André fez força e entrou, a contra gosto do seu oponente que tentou ainda aplicar-lhe uma “bassula” mas sem sucesso, pois os aldeões estavam de olhos neles.

- Pois é, manos, bom dia e bom assento. - Saudou o régulo.

- Obrigado paizinho. - Responderam em coro, numa harmonia que contrastava com os minutos derradeiros.

- Manos, bebam ainda um pouco de garapa antes de se explicarem. Aqui faz muito sol e a pessoa com sede até palavra não sai bem da boca. - Kaxinda serviu a bebida, uma espécie de sumo, feito a base de farinha de milho e adocicado com a seiva de uma raiz, o dito "muxiri".

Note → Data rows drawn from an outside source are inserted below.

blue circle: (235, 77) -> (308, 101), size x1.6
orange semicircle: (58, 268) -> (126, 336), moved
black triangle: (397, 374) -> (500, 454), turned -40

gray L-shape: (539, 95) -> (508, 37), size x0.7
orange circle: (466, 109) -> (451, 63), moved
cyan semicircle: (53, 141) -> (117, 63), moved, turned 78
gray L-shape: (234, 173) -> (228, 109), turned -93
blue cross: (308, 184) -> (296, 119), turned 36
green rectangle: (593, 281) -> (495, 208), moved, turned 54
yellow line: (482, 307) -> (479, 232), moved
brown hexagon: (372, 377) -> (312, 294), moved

Enquanto os homens aliviavam as gargantas ressequidas, ngana Muryangu manipulava as cinco "pedrinhas da sabedoria", amuletos herdados dos seus ancestrais a quem sempre evocava antes da resolução de qualquer querela na comunidade.

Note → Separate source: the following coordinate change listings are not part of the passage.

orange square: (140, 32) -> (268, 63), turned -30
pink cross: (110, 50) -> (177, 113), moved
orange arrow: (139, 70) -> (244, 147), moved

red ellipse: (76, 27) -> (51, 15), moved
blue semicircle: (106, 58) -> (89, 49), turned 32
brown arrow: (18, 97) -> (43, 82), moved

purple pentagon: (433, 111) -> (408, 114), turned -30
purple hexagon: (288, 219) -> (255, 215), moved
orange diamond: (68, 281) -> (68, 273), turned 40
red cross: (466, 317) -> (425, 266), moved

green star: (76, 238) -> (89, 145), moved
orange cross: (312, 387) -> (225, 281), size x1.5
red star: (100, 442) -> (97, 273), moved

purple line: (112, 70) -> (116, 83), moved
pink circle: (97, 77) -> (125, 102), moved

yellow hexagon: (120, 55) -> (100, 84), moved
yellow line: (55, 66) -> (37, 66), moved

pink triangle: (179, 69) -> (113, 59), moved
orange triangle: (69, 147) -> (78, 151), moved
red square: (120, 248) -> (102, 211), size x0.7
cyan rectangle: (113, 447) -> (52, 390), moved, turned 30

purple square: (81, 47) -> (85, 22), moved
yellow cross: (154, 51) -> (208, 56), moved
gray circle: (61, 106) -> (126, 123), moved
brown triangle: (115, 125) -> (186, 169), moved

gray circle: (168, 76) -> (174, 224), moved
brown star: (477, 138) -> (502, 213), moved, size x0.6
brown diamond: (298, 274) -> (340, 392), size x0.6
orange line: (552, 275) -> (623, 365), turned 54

- Pronto, filhos. Bom assento, outra vez. - Voltou a saudar o soba, ao que Mariano e André, agora mais pacificados, quase irmanados, responderam com curta rajada de palmas.

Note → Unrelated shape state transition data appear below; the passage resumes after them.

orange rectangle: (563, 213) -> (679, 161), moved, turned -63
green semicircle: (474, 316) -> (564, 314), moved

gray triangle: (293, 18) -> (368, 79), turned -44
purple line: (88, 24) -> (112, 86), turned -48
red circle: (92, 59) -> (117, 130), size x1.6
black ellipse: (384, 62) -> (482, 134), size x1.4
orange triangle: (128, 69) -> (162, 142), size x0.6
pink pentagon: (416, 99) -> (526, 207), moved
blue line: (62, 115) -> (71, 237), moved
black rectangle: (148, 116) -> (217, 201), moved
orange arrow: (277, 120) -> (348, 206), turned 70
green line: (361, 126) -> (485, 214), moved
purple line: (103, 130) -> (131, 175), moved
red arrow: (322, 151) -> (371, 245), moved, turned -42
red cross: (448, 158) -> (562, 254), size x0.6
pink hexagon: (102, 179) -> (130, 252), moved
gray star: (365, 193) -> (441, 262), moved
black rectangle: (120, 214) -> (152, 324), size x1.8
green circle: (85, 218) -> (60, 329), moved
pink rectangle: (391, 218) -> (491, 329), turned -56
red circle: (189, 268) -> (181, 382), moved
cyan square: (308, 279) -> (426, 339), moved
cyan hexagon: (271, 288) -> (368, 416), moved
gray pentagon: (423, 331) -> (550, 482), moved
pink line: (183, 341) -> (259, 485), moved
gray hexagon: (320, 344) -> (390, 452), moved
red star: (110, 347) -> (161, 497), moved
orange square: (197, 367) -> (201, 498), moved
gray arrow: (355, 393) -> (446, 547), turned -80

- Filhos, vamos então saber o que se meteu no meio dos irmãos. Kaxinda, escreve no livro o que eles disserem para depois transmitir ao povo. - Ordenou a autoridade tradicional da aldeia.

A secretária, diligente como sempre, dirigiu-se à escrevaninha e começou a acta sem mais questionamentos. Era já “pão de cada dia” para ela, embora tivesse apenas a quarta classe do tempo de Agostinho Neto.

- Nosso pai, peço desculpas pelo atrevimento. Sou do partido e vim aqui para falar ao povo sobre os esforços da nossa formação que quer saber o que falta ao povo e tentar procurar resolver os problemas. Mas quando queria colocar as nossas três bandeiras na árvore, o André disse que não podia ser porque ele chegou primeiro e também tinha três bandeiras da formação dele. - Explicou Mariano.

O soba apenas abanou a cabeça, dirigindo o olhar para Kaxinda que, seguindo a velocidade do discurso de Mariano, alimentava manualmente a acta.

- Aqui, o filho, pode também se explicar. - Ngana Muryangu passou a palavra a André que rangia os dentes de tanta vontade de falar.

- Sim pai. Obrigado pela palavra. Conforme o pai ouviu, aqui o caso é só mesmo desentendimento mas acho que está já a passar, não é isso irmão angolano? Eu cheguei às dez horas. Vim aqui mesmo e não encontrei o pai. “Me” disseram que saiu um “kabocado”. Então, falei com a mana Kaxinda que estava prestes a abordar o povo se concordava ou não que eu deixasse nesta árvore, ao lado da escola, umas bandeiras da nossa formação. O irmão aqui chegou às 11 horas e quando me viu a me preparar para colocar as bandeiras disse que não pode ser porque ele já tinha ocupado a árvore. Foi assim que os nervos se descontrolaram e começamos a "se" desrespeitar. - Explicou-se André representante do Desunido.

O soba voltou a menear a cabeça e, novamente, enviou o olhar à secretária que "actava" os pronunciamentos.

- Ok, filhos. Já ouvimos e registamos. Agora que estamos mais tranquilos, o que vocês fizeram em frente dos jovens e das crianças, acham mesmo que está bem? - Atirou o régulo, procurando uma autocritica dos até então desavindos que, se ficou a saber mais tarde, até eram parentes próximos.

Mariano e André que eram conhecedores dos costumes da região colocaram-se em pé, marcharam em direcção ao soba, ajoelharam-se e se abraçaram de seguida.

Ngana Muryangu reconheceu o arrependimento dos dois e prosseguiu a inquirição.

- Mostrem ainda as bandeiras. Se forem aquelas que juntam o povo podemos coloca-las todas na mesma árvore.

André apressou-se na entrega. Mariano fê-lo também. Ngana Muryangu passou-as à secretária para as conferir.

- São partidárias, papá. - Disse Kaxinda. - Cada lado tem uma do partido, uma da juventude e outra das mamãs. – Concluiu a secretária.

- Meus filhos, Mariano e André, já viram o mastro da escola? Parece que a bandeira que estava lá já não está. Rasgou-se há já muito tempo com o vento e nunca foi substituída. Vocês podem voltar à vila pegar cada três unidades daquela bandeira que une o bairro e aumenta o patriotismo das crianças? Quem chegar primeiro com a bandeira da Republica e a colocar no mastro da escola pode ficar com parte da árvore. - Ditou o soba pedagógico.

Mariano e André arrumaram as suas “imbambas” e regressaram à procedência. Ainda não anunciaram à Kaxinda, a quem deixaram os seus contactos telefónicos, quando voltam a Kasanji com a bandeira da República solicitada pelo soba.